As I embark on a new growth spurt after planting the seeds of a new plan to pursue my choice of nourishment in a healing modality defined around assisting human beings in all transitions in life, I embark this summer with renewed enthusiasm, and loving support of my friends and family to reap the fruit of my labor by entering a new community in Boulder.
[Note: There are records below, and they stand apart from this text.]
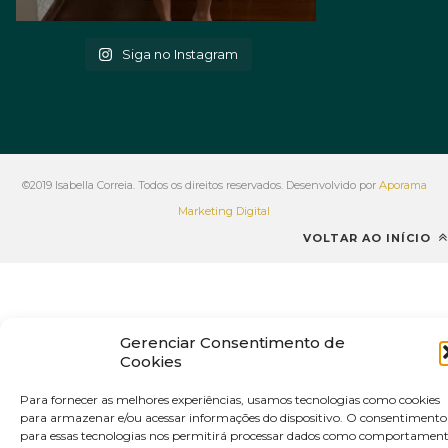
Siga no Instagram
©2019 Isabella Correia. Todos os direitos reservados. Desenvolvido por
Aporama
Marketing Digital
VOLTAR AO INÍCIO
Gerenciar Consentimento de
Cookies
Para fornecer as melhores experiências, usamos tecnologias como cookies
para armazenar e/ou acessar informações do dispositivo. O consentimento
para essas tecnologias nos permitirá processar dados como comportamen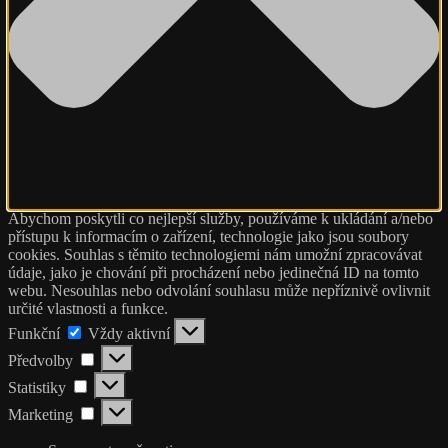
Abychom poskytli co nejlepší služby, používáme k ukládání a/nebo
přístupu k informacím o zařízení, technologie jako jsou soubory
cookies. Souhlas s těmito technologiemi nám umožní zpracovávat
údaje, jako je chování při procházení nebo jedinečná ID na tomto
webu. Nesouhlas nebo odvolání souhlasu může nepříznivě ovlivnit
určité vlastnosti a funkce.
Funkční
Funkční
Vždy aktivní
Předvolby
Předvolby
Statistiky
Statistiky
Marketing
Marketing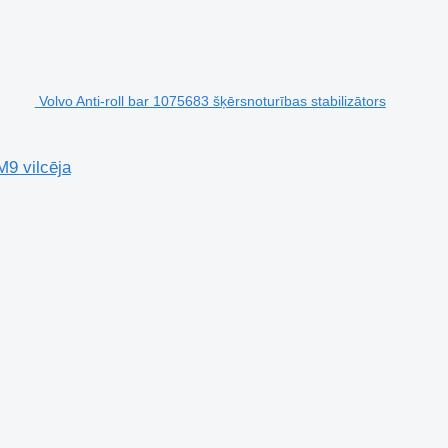
Volvo Anti-roll bar 1075683 šķērsnoturības stabilizātors
M9 vilcēja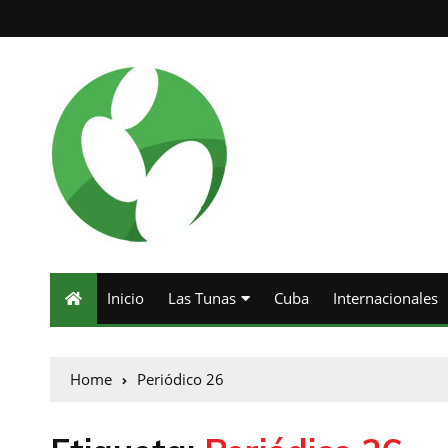
Inicio
Las Tunas
Cuba
Internacionales
Home
Periódico 26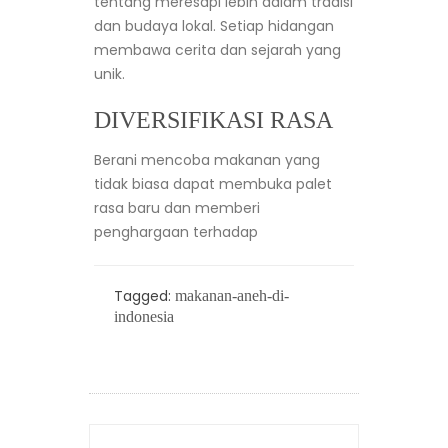
tentang meresapi lebih dalam tradisi
dan budaya lokal. Setiap hidangan
membawa cerita dan sejarah yang
unik.
DIVERSIFIKASI RASA
Berani mencoba makanan yang
tidak biasa dapat membuka palet
rasa baru dan memberi
penghargaan terhadap
Tagged:
makanan-aneh-di-
indonesia
POST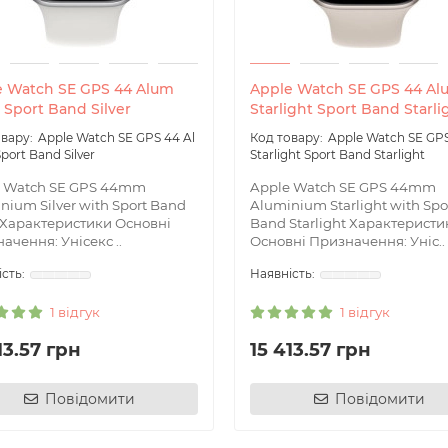
e Watch SE GPS 44 Alum
Apple Watch SE GPS 44 Al
r Sport Band Silver
Starlight Sport Band Starli
Apple Watch SE GPS 44 Al
Apple Watch SE GPS
Sport Band Silver
Starlight Sport Band Starlight
e Watch SE GPS 44mm
Apple Watch SE GPS 44mm
nium Silver with Sport Band
Aluminium Starlight with Spo
r Характеристики Основні
Band Starlight Характеристи
ачення: Унісекс ..
Основні Призначення: Уніс..
1 відгук
1 відгук
13.57 грн
15 413.57 грн
Повідомити
Повідомити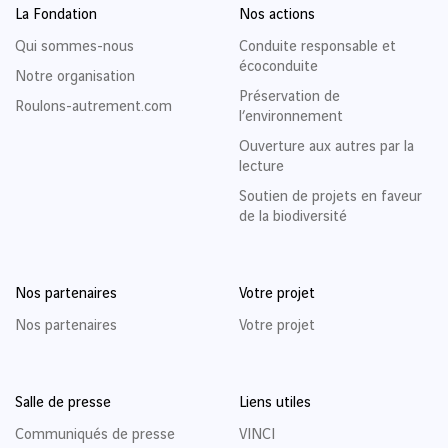
La Fondation
Nos actions
Qui sommes-nous
Conduite responsable et
écoconduite
Notre organisation
Préservation de
Roulons-autrement.com
l’environnement
Ouverture aux autres par la
lecture
Soutien de projets en faveur
de la biodiversité
Nos partenaires
Votre projet
Nos partenaires
Votre projet
Salle de presse
Liens utiles
Communiqués de presse
VINCI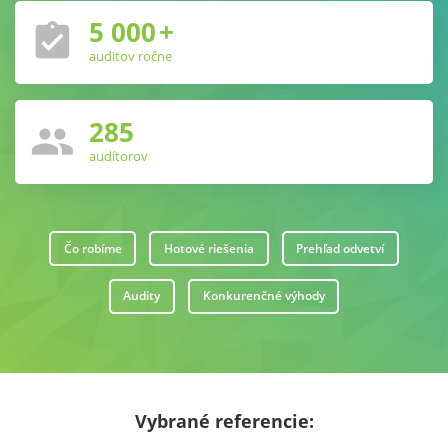
5 000
+
assignment_turned_in
auditov ročne
285
people
audítorov
Čo robíme
Hotové riešenia
Prehľad odvetví
Audity
Konkurenčné výhody
Vybrané referencie: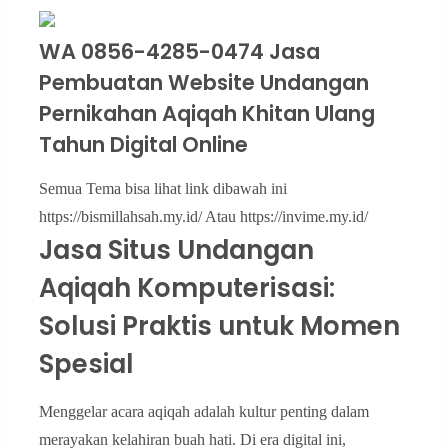
WA 0856-4285-0474 Jasa
Pembuatan Website Undangan
Pernikahan Aqiqah Khitan Ulang
Tahun Digital Online
Semua Tema bisa lihat link dibawah ini
https://bismillahsah.my.id/ Atau https://invime.my.id/
Jasa Situs Undangan
Aqiqah Komputerisasi:
Solusi Praktis untuk Momen
Spesial
Menggelar acara aqiqah adalah kultur penting dalam
merayakan kelahiran buah hati. Di era digital ini,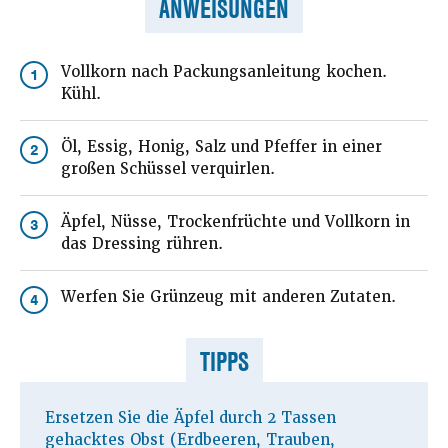
ANWEISUNGEN
Vollkorn nach Packungsanleitung kochen.
1
Kühl.
Öl, Essig, Honig, Salz und Pfeffer in einer
2
großen Schüssel verquirlen.
Äpfel, Nüsse, Trockenfrüchte und Vollkorn in
3
das Dressing rühren.
Werfen Sie Grünzeug mit anderen Zutaten.
4
TIPPS
Ersetzen Sie die Äpfel durch 2 Tassen
gehacktes Obst (Erdbeeren, Trauben,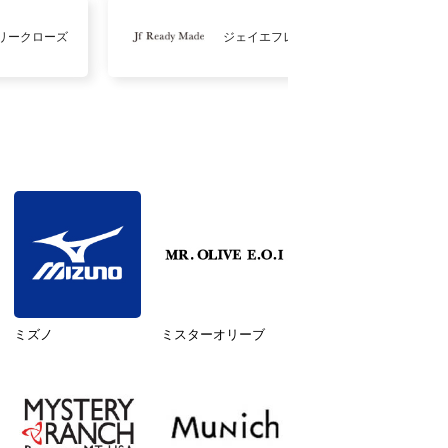
リークローズ
ジェイエフレディメイド
ミズノ
ミスターオリーブ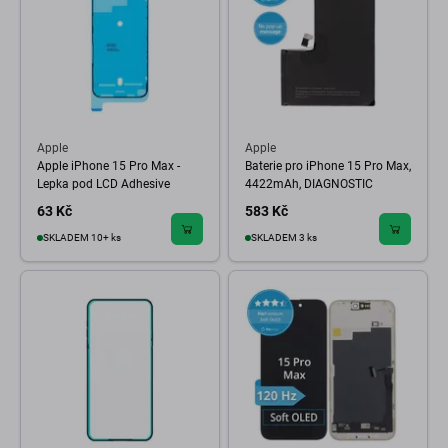
Apple
Apple
Apple iPhone 15 Pro Max -
Baterie pro iPhone 15 Pro Max,
Lepka pod LCD Adhesive
4422mAh, DIAGNOSTIC
63 Kč
583 Kč
SKLADEM 10+ ks
SKLADEM 3 ks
Letting go of the old stresses, objects, places, habits, decisions, resentments, frustrations, old hopes, and old excuses is the biggest hurdle to any new growth. Old growth must be pruned back after it has withered and died, because it will choke a new plant and prevent it from manifesting its potential. In this manner, I must settle all expenses here, with my short sale, and with my car. I must be willing to lose a branch of old growth after letting go of the grief over it, and the fear of not having all the resources I need to begin a new growth cycle.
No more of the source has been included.